Chen Cheng-Yen, Chi Kai-Hua, Alexander Sarah, Martin Iona M C, Liu Hsi, Ison Cathy A, Ballard Ronald C
Division of STD Prevention, National Center for HIV, STD, and TB Prevention, Centers for Disease Control and Prevention, Atlanta, Georgia 30333, USA.
Sex Transm Dis. 2007 Jul;34(7):451-5. doi: 10.1097/01.olq.0000245957.02939.ea.
The objectives of this study were to evaluate the use of a real-time multiplex polymerase chain reaction (M-PCR) assay to differentiate between trachoma and lymphogranuloma venereum (LGV) biovars of Chlamydia trachomatis and to validate its performance with the conventional genotyping method.

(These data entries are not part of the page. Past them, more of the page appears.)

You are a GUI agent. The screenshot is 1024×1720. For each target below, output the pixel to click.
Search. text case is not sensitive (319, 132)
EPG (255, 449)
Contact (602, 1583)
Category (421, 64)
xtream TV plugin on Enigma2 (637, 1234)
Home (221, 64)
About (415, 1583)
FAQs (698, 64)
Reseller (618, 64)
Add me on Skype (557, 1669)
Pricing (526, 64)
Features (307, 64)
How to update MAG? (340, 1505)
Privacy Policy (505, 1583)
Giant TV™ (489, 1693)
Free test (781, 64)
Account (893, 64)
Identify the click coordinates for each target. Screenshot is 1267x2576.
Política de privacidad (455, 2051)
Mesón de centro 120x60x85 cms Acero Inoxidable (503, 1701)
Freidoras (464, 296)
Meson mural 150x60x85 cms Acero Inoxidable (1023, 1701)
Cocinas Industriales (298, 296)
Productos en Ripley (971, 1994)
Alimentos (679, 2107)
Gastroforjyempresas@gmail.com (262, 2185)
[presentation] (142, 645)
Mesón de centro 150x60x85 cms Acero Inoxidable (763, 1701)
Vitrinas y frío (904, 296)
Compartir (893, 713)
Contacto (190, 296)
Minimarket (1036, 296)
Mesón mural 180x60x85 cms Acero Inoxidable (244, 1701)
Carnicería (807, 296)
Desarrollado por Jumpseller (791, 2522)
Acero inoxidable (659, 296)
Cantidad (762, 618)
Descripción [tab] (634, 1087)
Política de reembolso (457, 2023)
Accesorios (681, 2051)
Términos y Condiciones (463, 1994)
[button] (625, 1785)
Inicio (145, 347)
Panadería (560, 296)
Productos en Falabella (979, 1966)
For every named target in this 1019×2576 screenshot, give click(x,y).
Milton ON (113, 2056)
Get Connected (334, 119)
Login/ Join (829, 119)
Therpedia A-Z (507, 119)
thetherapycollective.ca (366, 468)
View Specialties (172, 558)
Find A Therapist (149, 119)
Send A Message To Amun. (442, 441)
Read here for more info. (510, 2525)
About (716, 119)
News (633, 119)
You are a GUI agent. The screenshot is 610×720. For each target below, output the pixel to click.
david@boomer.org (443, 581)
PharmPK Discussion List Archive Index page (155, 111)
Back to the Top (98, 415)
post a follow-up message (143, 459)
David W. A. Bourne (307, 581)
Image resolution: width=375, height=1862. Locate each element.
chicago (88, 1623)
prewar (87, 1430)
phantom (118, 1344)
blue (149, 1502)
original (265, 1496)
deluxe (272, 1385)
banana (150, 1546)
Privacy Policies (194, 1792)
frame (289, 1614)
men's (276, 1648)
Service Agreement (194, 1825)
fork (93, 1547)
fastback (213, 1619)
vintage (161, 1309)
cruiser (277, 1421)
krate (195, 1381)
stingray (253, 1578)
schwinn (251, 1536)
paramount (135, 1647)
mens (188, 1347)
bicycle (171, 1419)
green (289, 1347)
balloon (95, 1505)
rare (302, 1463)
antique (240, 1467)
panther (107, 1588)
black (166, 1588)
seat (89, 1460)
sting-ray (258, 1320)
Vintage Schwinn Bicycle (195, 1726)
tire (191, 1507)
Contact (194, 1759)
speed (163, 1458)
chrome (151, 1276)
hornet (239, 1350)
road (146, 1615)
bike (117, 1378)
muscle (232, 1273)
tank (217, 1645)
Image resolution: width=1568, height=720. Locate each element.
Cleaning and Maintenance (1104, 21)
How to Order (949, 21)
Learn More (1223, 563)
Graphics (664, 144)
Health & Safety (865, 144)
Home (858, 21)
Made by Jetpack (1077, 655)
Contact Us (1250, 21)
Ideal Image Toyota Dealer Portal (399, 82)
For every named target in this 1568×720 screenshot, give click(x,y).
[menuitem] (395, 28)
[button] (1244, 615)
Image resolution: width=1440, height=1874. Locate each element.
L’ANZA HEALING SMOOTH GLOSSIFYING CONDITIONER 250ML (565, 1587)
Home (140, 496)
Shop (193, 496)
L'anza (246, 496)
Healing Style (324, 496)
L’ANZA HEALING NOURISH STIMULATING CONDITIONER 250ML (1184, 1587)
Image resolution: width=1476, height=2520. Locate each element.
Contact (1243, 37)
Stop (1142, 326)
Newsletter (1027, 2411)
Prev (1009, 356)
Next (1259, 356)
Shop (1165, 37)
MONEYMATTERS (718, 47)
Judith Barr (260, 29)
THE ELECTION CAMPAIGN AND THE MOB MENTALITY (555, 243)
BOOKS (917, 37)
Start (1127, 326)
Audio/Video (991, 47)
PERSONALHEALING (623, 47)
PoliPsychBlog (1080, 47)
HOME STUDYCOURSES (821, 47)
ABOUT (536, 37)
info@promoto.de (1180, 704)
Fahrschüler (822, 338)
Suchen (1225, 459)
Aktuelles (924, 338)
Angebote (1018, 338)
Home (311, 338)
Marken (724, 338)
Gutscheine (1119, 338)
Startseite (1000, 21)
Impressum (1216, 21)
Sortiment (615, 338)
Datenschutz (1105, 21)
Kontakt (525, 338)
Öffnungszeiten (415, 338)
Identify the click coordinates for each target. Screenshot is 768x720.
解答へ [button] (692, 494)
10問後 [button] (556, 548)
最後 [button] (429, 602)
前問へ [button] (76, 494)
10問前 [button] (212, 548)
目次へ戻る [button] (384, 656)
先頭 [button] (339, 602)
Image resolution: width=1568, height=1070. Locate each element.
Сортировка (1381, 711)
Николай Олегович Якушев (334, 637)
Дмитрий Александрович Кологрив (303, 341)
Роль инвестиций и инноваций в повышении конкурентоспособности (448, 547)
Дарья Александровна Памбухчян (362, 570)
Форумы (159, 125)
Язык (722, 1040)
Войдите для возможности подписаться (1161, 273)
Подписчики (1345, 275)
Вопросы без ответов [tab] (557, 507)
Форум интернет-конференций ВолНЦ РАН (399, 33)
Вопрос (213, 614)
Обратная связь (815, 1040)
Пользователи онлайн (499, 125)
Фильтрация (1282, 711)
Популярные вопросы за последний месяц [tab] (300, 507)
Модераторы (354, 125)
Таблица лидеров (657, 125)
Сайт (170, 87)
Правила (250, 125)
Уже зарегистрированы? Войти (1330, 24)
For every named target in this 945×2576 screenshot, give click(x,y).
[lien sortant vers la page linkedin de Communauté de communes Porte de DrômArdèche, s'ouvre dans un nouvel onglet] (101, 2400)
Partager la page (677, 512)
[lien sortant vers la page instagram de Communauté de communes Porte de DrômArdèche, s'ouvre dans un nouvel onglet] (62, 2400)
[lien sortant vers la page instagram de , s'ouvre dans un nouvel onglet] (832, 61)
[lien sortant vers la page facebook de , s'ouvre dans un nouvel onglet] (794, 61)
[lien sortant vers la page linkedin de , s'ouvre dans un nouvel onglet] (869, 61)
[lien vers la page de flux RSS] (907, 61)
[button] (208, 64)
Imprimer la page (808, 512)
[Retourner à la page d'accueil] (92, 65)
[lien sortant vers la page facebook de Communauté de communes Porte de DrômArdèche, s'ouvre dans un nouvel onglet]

Swab specimens from 115 patients with anorectal symptoms or syndromes associated with LGV were tested by a real-time M-PCR assay and the results compared with the PCR-based restriction fragment length polymorphism analysis of the major outer membrane protein gene (omp1).
A high agreement of 96.5% (111 of 115 specimens) was found between the real-time M-PCR testing and the standard genotyping method for the detection of C. trachomatis DNA (kappa value, 0.945, P <0.00001). Both methods identified 53 LGV, 32 non-LGV C. trachomatis, and 26 negative specimens.
The real-time M-PCR assay simultaneously detects and differentiates LGV from non-LGV strains using swab specimens. This assay offers a relatively rapid and sensitive alternative for the diagnosis of LGV infection and is a useful tool for screening and for outbreak investigations.
本研究的目的是评估使用实时多重聚合酶链反应(M-PCR)检测法区分沙眼衣原体的沙眼生物变种和性病淋巴肉芽肿(LGV)生物变种,并通过传统基因分型方法验证其性能。
对115例有与LGV相关的肛门直肠症状或综合征的患者的拭子标本进行实时M-PCR检测,并将结果与基于聚合酶链反应的主要外膜蛋白基因(omp1)限制性片段长度多态性分析结果进行比较。
实时M-PCR检测与检测沙眼衣原体DNA的标准基因分型方法之间的一致性高达96.5%(115个标本中的111个)(kappa值为0.945,P<0.00001)。两种方法均鉴定出53例LGV、32例非LGV沙眼衣原体和26例阴性标本。
实时M-PCR检测法可使用拭子标本同时检测LGV和非LGV菌株并进行区分。该检测法为LGV感染的诊断提供了一种相对快速且灵敏的替代方法,是筛查和疫情调查的有用工具。